Extracted data entries:
--- START ---

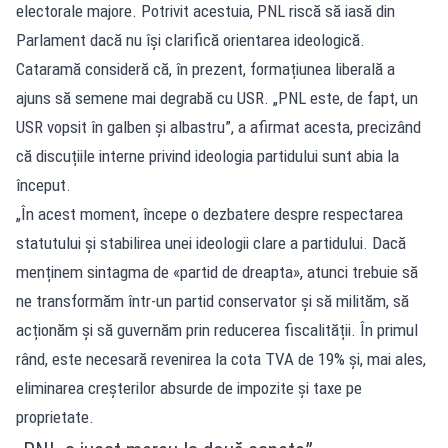
electorale majore. Potrivit acestuia, PNL riscă să iasă din
Parlament dacă nu își clarifică orientarea ideologică.
Cataramă consideră că, în prezent, formațiunea liberală a
ajuns să semene mai degrabă cu USR. „PNL este, de fapt, un
USR vopsit în galben și albastru”, a afirmat acesta, precizând
că discuțiile interne privind ideologia partidului sunt abia la
început.
„În acest moment, începe o dezbatere despre respectarea
statutului și stabilirea unei ideologii clare a partidului. Dacă
menținem sintagma de «partid de dreapta», atunci trebuie să
ne transformăm într-un partid conservator și să milităm, să
acționăm și să guvernăm prin reducerea fiscalității. În primul
rând, este necesară revenirea la cota TVA de 19% și, mai ales,
eliminarea creșterilor absurde de impozite și taxe pe
proprietate.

--- END ---

▶ _Task prompt_: For the string "partidului", filter the data and copy out each line where it occurs.

▶ _Reply_:
că discuțiile interne privind ideologia partidului sunt abia la
statutului și stabilirea unei ideologii clare a partidului. Dacă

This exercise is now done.